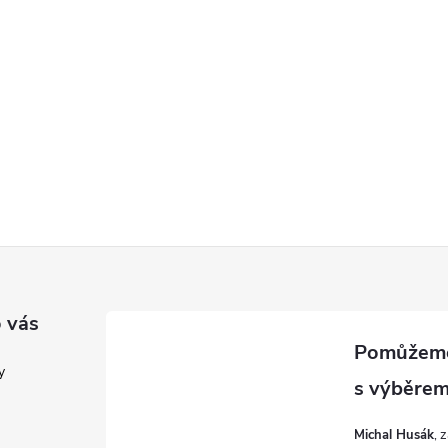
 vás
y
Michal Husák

------------------------------

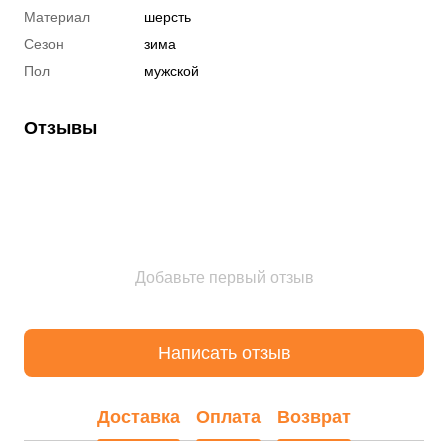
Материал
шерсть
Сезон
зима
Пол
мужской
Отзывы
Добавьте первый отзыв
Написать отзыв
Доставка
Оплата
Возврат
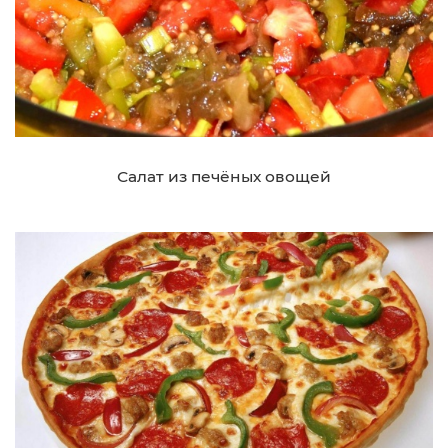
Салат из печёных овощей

------------------------------

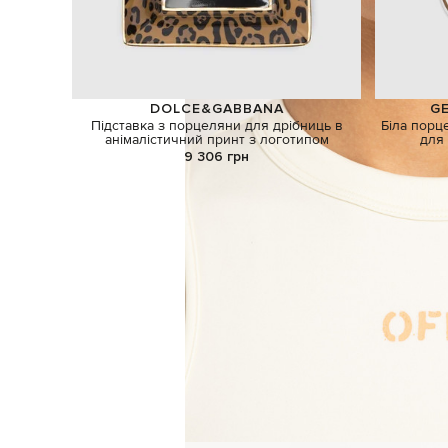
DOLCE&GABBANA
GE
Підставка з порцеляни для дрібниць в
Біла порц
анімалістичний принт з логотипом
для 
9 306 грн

------------------------------

Problem to work on →
Starting at the line that contains "Добавьте первый отзыв" and ending at the line that contains "Салат из печёных овощей", transcribe the material above exactly, excluding pictures.

Result of the exercise →
Добавьте первый отзыв
Написать отзыв
Доставка
Оплата
Возврат
Салат из печёных овощей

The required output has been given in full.